Il Consiglio regionale della Toscana ha concluso con successo una lunga sessione notturna, culminata nell'approvazione del Documento di economia e finanza regionale (Defr) 2026. L'assemblea si è riunita a Firenze tra il 7 e l'8 luglio, con sedute prolungate che hanno richiesto la prosecuzione anche nelle ore notturne per permettere l'esame approfondito e il voto su tutti i provvedimenti all'ordine del giorno. Questo passaggio cruciale rappresenta un via libera fondamentale per la programmazione economica e finanziaria della Regione per il prossimo triennio.
Tra i punti salienti discussi e approvati dal Consiglio regionale figurano la seconda variazione del Bilancio di previsione 2026-2028 e la Nota di integrazione al Defr 2026. Il pacchetto di delibere esaminate comprendeva inoltre una serie di interventi normativi collegati, essenziali per l'attuazione delle nuove disposizioni. Un'altra importante approvazione ha riguardato la proposta di legge statutaria concernente i principi generali e la composizione della Giunta regionale, che introduce modifiche agli articoli 3, 4 e 35 dello Statuto della Regione. Questa proposta, già approvata in prima lettura lo scorso 29 gennaio, ha ora ottenuto il via libera definitivo in seconda lettura, consolidando importanti aspetti istituzionali.

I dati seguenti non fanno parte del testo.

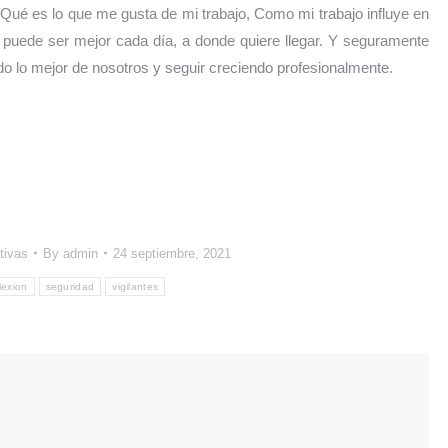
ué es lo que me gusta de mi trabajo, Como mi trabajo influye en
o puede ser mejor cada día, a donde quiere llegar. Y seguramente
do lo mejor de nosotros y seguir creciendo profesionalmente.
tivas
By
admin
24 septiembre, 2021
lexion
seguridad
vigilantes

Le decisioni chiave del Consiglio regionale
Nel corso della stessa sessione, i consiglieri hanno esaminato e discusso la proposta di deliberazione relativa al budget 2026-2028 dell’Ente Terre regionali toscane, un ente strumentale di primaria importanza per la gestione del patrimonio territoriale. È stata inoltre posta in discussione una proposta di risoluzione incentrata sul completamento dell’iter progettuale e sulla successiva realizzazione della variante alla Strada Statale 67 Tosco Romagnola, specificamente nel tratto in località Vallina, un'opera infrastrutturale attesa per migliorare la viabilità locale. L'agenda dei lavori ha incluso anche numerose interrogazioni e mozioni presentate dai membri del Consiglio, a testimonianza dell'ampio spettro di tematiche affrontate.
La necessità di una maratona notturna è stata dettata dall'esigenza di garantire la discussione esaustiva e il voto su tutti i complessi provvedimenti previsti, con particolare attenzione al Defr 2026, che si configura come il documento cardine per la definizione delle strategie economiche e di bilancio della Regione Toscana per il periodo a venire.
Il valore strategico del Documento di economia e finanza regionale
Il Documento di economia e finanza regionale (Defr) rappresenta lo strumento programmatico fondamentale attraverso il quale la Regione Toscana delinea le direttrici della propria politica economica, finanziaria e di bilancio. Attraverso il Defr, vengono stabiliti gli indirizzi strategici e le priorità di intervento, fornendo un quadro chiaro delle risorse disponibili e degli obiettivi programmatici che l'amministrazione intende perseguire nel periodo di riferimento.
L'approvazione di questo documento è un passaggio obbligato e imprescindibile per la successiva elaborazione e le eventuali variazioni del bilancio regionale, assicurando una coerenza rigorosa tra le scelte di programmazione adottate e le risorse finanziarie effettivamente stanziate. Il Defr, aggiornato annualmente, è concepito per essere un documento dinamico, che può essere integrato o modificato in base alle nuove esigenze o alle mutate condizioni economiche che dovessero emergere nel corso dell'anno, garantendo così flessibilità e adattabilità alla gestione regionale.